Chronically ill patients face many challenges, such as lifestyle modifications and medication management, and health care technology can provide them with high-quality, engaging care. Specific technologies used for preventing readmissions in these patients include remote monitoring systems, telehealth apps, and wearable devices. Remote patient monitoring systems have become important to reduce hospital readmissions, enabling healthcare professionals to monitor patients’ vitals using various tracking devices (Hewner et al., 2018). These devices allow for monitoring pulse, blood pressure, blood oxygen saturation, body temperatures, or even blood sugar levels for patients with diabetes. After the patient’s health metrics are received in real-time, they are recorded by the system in the hospital database. Notifications are sent to physicians when patients’ vitals get non-typical, and immediate medical assistance is accorded. One study showed that the hospital could reduce readmissions by up to 78% when they introduced a telemedicine app (Samal et al., 2021). The app was set to remind patients regularly to record their vitals, such as blood pressure, blood oxygen saturation, and other symptoms experienced.

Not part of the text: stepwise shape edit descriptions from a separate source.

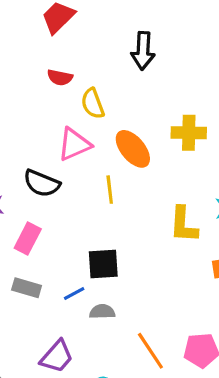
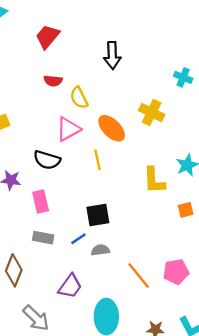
yellow cross: (189, 133) -> (152, 112), turned 30
pink rectangle: (28, 239) -> (41, 201), turned -35

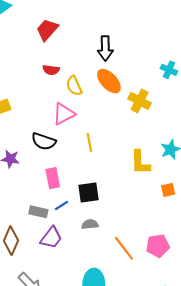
orange ellipse: (112, 128) -> (109, 81), moved
pink rectangle: (41, 201) -> (53, 178), moved
blue line: (78, 239) -> (61, 205), moved
purple trapezoid: (70, 286) -> (51, 238), moved

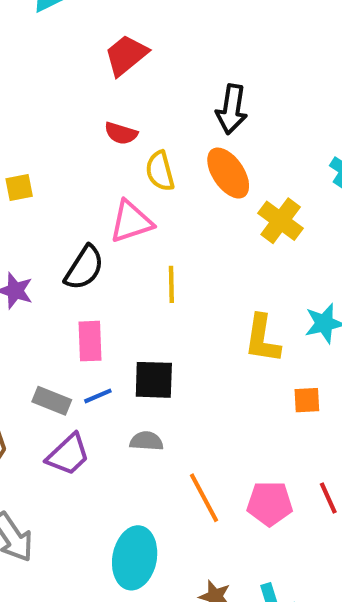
black semicircle: (44, 141) -> (84, 268), turned -85

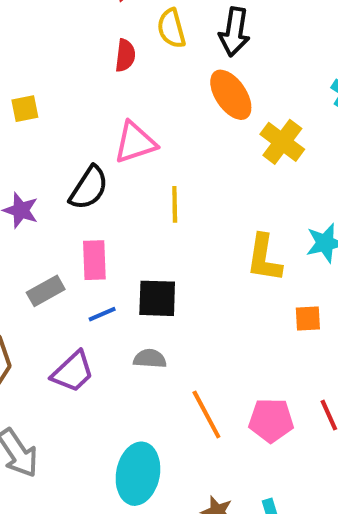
red semicircle: (121, 133) -> (125, 55), turned -100
yellow semicircle: (160, 171) -> (171, 28), moved
gray rectangle: (52, 401) -> (46, 291), moved, turned -51

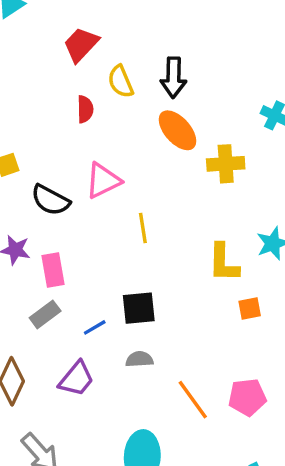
yellow cross: (282, 142) -> (226, 164), turned -33
black semicircle: (89, 188) -> (50, 200), moved, turned 93
pink rectangle: (94, 260) -> (53, 270), moved
orange square: (308, 319) -> (250, 308), moved

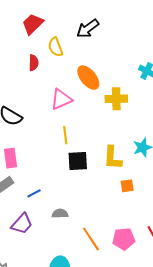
black arrow: (173, 77) -> (88, 29), moved, turned 50
pink triangle: (103, 181) -> (61, 99), moved
black square: (139, 308) -> (78, 161), moved

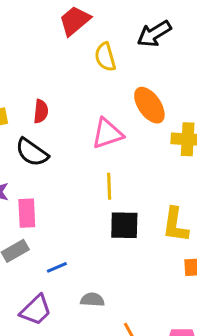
red semicircle: (34, 63) -> (41, 111), moved

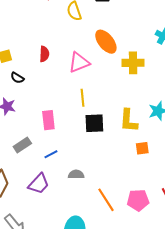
red semicircle: (41, 111) -> (44, 54), moved
black semicircle: (32, 152) -> (17, 78), moved, size x0.6
pink rectangle: (27, 213) -> (48, 120), moved

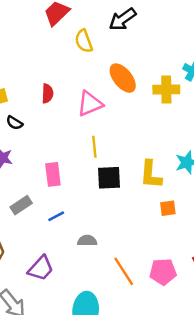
yellow cross: (133, 63) -> (166, 89), moved
purple trapezoid: (39, 184) -> (41, 268), moved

Evidence shows that incorporating telemedicine apps for video conferencing is an effective way to stay in touch with patients. This provides opportunities for immediate assistance despite the patients’ distance from their caregiver. Patients can also schedule their hospital appointments or get clarifications on their medication plans without physical hospital visitations (Hewner et al., 2018). With such help in patient monitoring, unplanned readmissions are decreased. Patient engagement software has helped reduce readmissions by aiding in educating patients about their illnesses and post-discharge self-care (Hewner et al., 2018). For example, patients can watch videos demonstrating how to dress wounds, inject insulin, take vitals, and do many other procedures.

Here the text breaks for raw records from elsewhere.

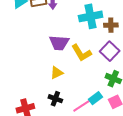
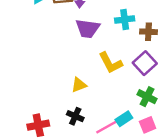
cyan cross: (91, 16) -> (125, 19), size x0.7
purple trapezoid: (59, 43) -> (88, 29), moved

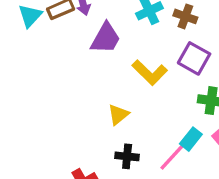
purple trapezoid: (88, 29) -> (106, 38), turned -50
brown cross: (148, 32) -> (185, 16), turned 35

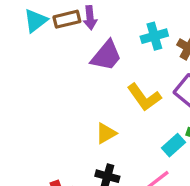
cyan rectangle: (191, 139) -> (174, 145), moved

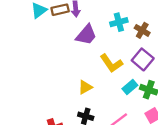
cyan rectangle: (174, 145) -> (130, 87), moved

Finally, wearable devices are of great use for patients with chronic conditions because of their ease of use and the ability to track vital signs. Examples of this technology are monitors that can track heart rate, blood glucose levels, oxygen saturation of blood, or breathing rate and depth and can be worn on wrists, hands, ears, chest, and other body parts (Guo et al., 2021). These devices can help identify the deterioration of a health condition early and assist in making diagnosis and treatment decisions (Guo et al., 2021). Yet, this technology has disadvantages when applied to chronically ill patients. Wearable devices are not helpful in the management of chronic conditions such as diabetes because they do not lead to a significant decrease in blood pressure, cholesterol levels, or patients’ weight (Jo et al., 2019). Thus, although this technology can assist physicians in monitoring patients’ vital signs, establishing a diagnosis and developing treatment plans, it does not motivate patients to self-manage their chronic conditions.

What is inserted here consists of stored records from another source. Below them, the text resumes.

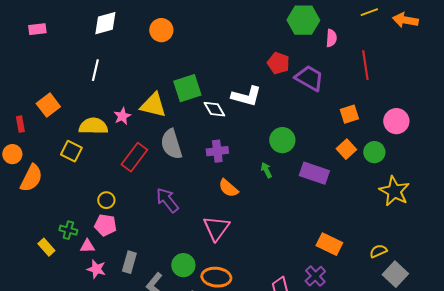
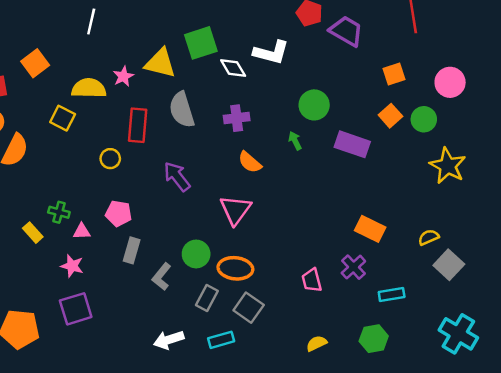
red rectangle: (134, 157) -> (138, 125), turned -32
yellow circle: (106, 200) -> (110, 159), moved
pink pentagon: (105, 225) -> (119, 213), moved
pink star: (96, 269) -> (72, 266), moved

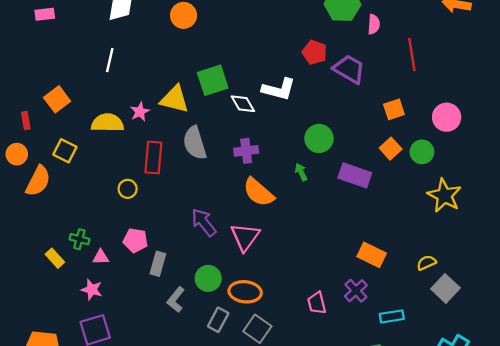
yellow square: (63, 118) -> (65, 151), moved
orange semicircle: (250, 162) -> (259, 192), size x1.4
purple arrow: (177, 176) -> (204, 222), moved
gray rectangle: (132, 250) -> (158, 264), moved

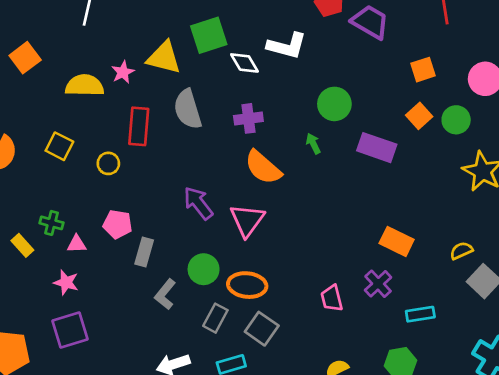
yellow square: (65, 151) -> (59, 146), moved

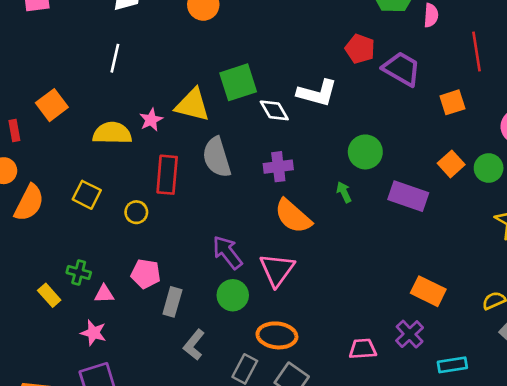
orange square: (423, 70) -> (452, 102), moved
green circle: (204, 269) -> (233, 295), moved
pink trapezoid: (332, 298) -> (363, 349), turned 100

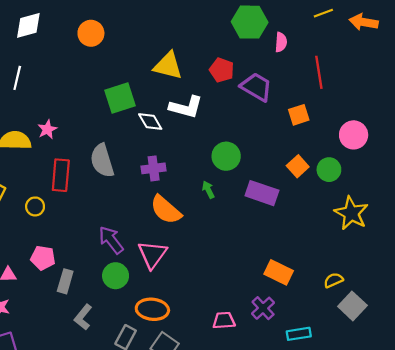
yellow triangle: (193, 105) -> (168, 66), moved

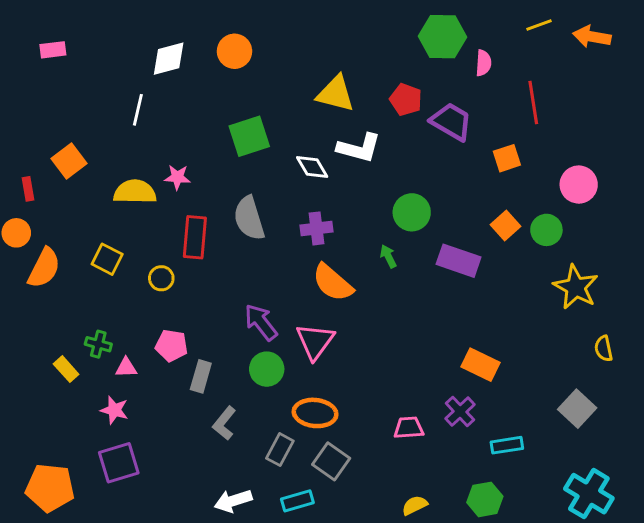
white diamond: (28, 25) -> (169, 59), moved
green square: (120, 98) -> (249, 136), moved
pink star: (47, 129) -> (177, 177), turned 30
yellow semicircle: (333, 280) -> (604, 349), moved, turned -78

The evidence is consistent with technology use in my nursing practice. For example, I have seen patients using wearable devices to track their body temperature and heart rate. I have also witnessed the use of telehealth: physicians used videoconferencing to consult patients from remote areas who were unable to travel to the hospital. The use of technology in health care can also be noticed in the broader nursing practice. For instance, the University of Kansas Health System reduced hospital readmissions for patients with diabetes by up to 11% after the introduction of predictive analytics tools (Hewner et al., 2018). This analytics technology and supervised follow-up programs effectively reduced post-discharge situations and the rate of readmissions. The predictive analytics tools ensured that the patient and care manager were prepared and ready to deal with symptoms whenever they surfaced.

There are some barriers and costs associated with the use of healthcare technology. For example, in the case of automated medication delivery equipment, factors like fear, utility, time, legality, and complexity act as roadblocks to wider adoption. In a clinical setting, the price of automated technologies for managing type 2 diabetes may also be an impediment (Camicia et al., 2021). Healthcare professionals must consider the cost in this scenario because the machines have been labeled expensive. It is important to weigh the use, need, and value of the machine before purchasing because the cost of it may increase despite the continued importance of the technology it provides. Patients with type 2 diabetes who take advantage of bar code technology and automated medicine dispensing machines generally receive better care.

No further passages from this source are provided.